DATA IN THIS EXERCISE
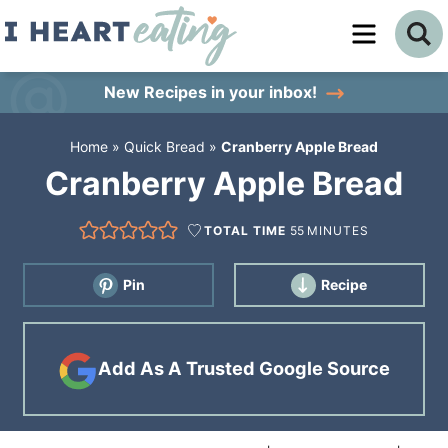
Skip
to
Skip
primary
to
Skip
New Recipes
in your inbox!
navigation
main
to
Home
»
Quick Bread
»
Cranberry Apple Bread
content
primary
Cranberry Apple Bread
sidebar
TOTAL TIME
55
MINUTES
Pin
Recipe
Add As A Trusted Google Source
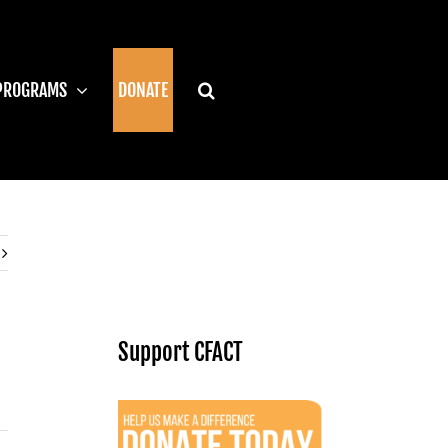
PROGRAMS
DONATE
Support CFACT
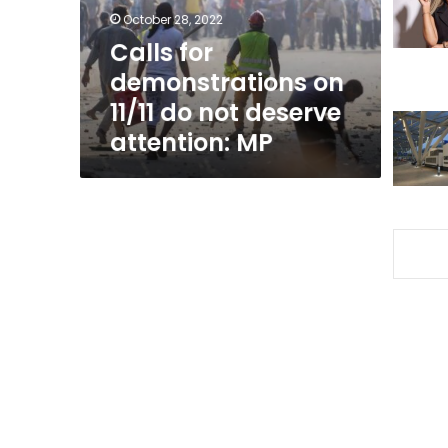
not
October 28, 2022
deserve
Calls for
attention:
demonstrations on
MP
11/11 do not deserve
attention: MP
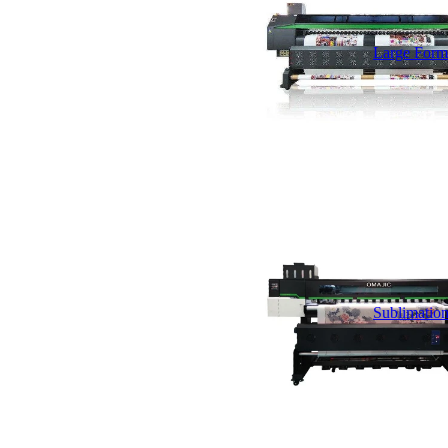
Large Forma
Sublimation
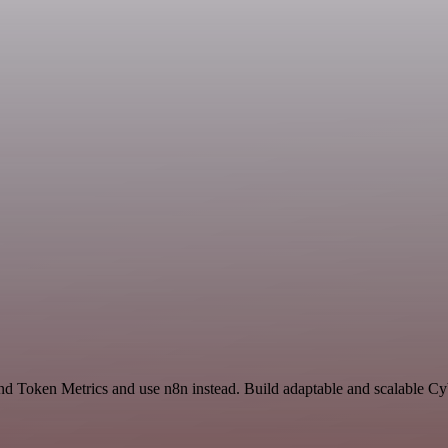
and Token Metrics and use n8n instead. Build adaptable and scalable Cy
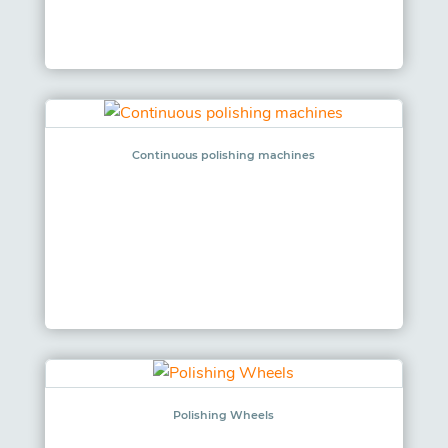
Continuous polishing machines
Polishing Wheels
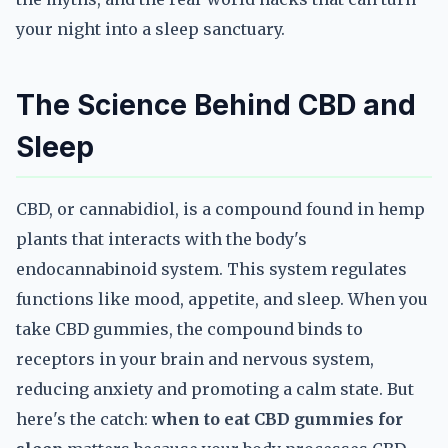
your night into a sleep sanctuary.
The Science Behind CBD and
Sleep
CBD, or cannabidiol, is a compound found in hemp
plants that interacts with the body's
endocannabinoid system. This system regulates
functions like mood, appetite, and sleep. When you
take CBD gummies, the compound binds to
receptors in your brain and nervous system,
reducing anxiety and promoting a calm state. But
here's the catch:
when to eat CBD gummies for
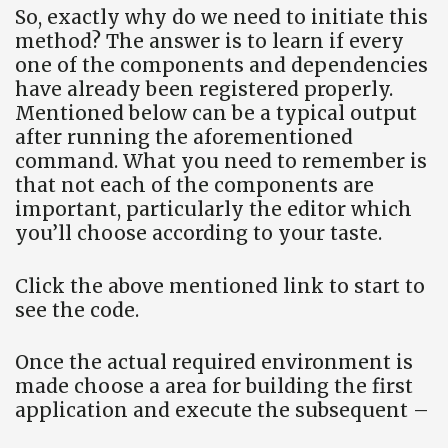
So, exactly why do we need to initiate this
method? The answer is to learn if every
one of the components and dependencies
have already been registered properly.
Mentioned below can be a typical output
after running the aforementioned
command. What you need to remember is
that not each of the components are
important, particularly the editor which
you’ll choose according to your taste.
Click the above mentioned link to start to
see the code.
Once the actual required environment is
made choose a area for building the first
application and execute the subsequent –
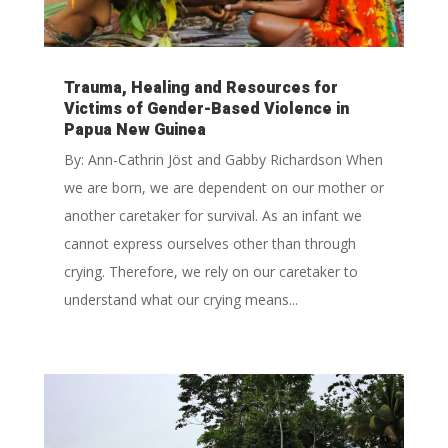
Trauma, Healing and Resources for
Victims of Gender-Based Violence in
Papua New Guinea
By: Ann-Cathrin Jöst and Gabby Richardson When
we are born, we are dependent on our mother or
another caretaker for survival. As an infant we
cannot express ourselves other than through
crying. Therefore, we rely on our caretaker to
understand what our crying means...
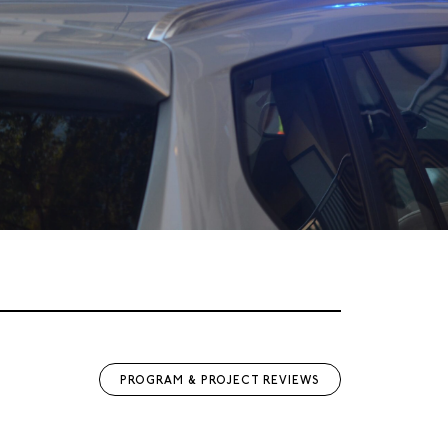
PROGRAM & PROJECT REVIEWS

DIRECTIONS FOR THIS TASK
Although the records contain pictures, restate them word for word with those pictures left out.

SOLUTION TO THIS PROBLEM
Skip
to
Skip
primary
to
Skip
New Recipes
in your inbox!
navigation
main
to
Home
»
Quick Bread
»
Cranberry Apple Bread
content
primary
Cranberry Apple Bread
sidebar
TOTAL TIME
55
MINUTES
Pin
Recipe
Add As A Trusted Google Source
PROGRAMS
DONATE
Support CFACT
not
October 28, 2022
deserve
Calls for
attention:
demonstrations on
MP
11/11 do not deserve
attention: MP
Large Forma
Sublimation
and Token Metrics and use n8n instead. Build adaptable and scalable Cy
Continuous polishing machines
Polishing Wheels
your night into a sleep sanctuary.
The Science Behind CBD and
Sleep
CBD, or cannabidiol, is a compound found in hemp
plants that interacts with the body's
endocannabinoid system. This system regulates
functions like mood, appetite, and sleep. When you
take CBD gummies, the compound binds to
receptors in your brain and nervous system,
reducing anxiety and promoting a calm state. But
here's the catch:
when to eat CBD gummies for
So, exactly why do we need to initiate this
method? The answer is to learn if every
one of the components and dependencies
have already been registered properly.
Mentioned below can be a typical output
after running the aforementioned
command. What you need to remember is
that not each of the components are
important, particularly the editor which
you’ll choose according to your taste.
Click the above mentioned link to start to
see the code.
Once the actual required environment is
made choose a area for building the first
application and execute the subsequent –
Trauma, Healing and Resources for
Victims of Gender-Based Violence in
Papua New Guinea
By: Ann-Cathrin Jöst and Gabby Richardson When
we are born, we are dependent on our mother or
another caretaker for survival. As an infant we
cannot express ourselves other than through
crying. Therefore, we rely on our caretaker to
understand what our crying means...
PROGRAM & PROJECT REVIEWS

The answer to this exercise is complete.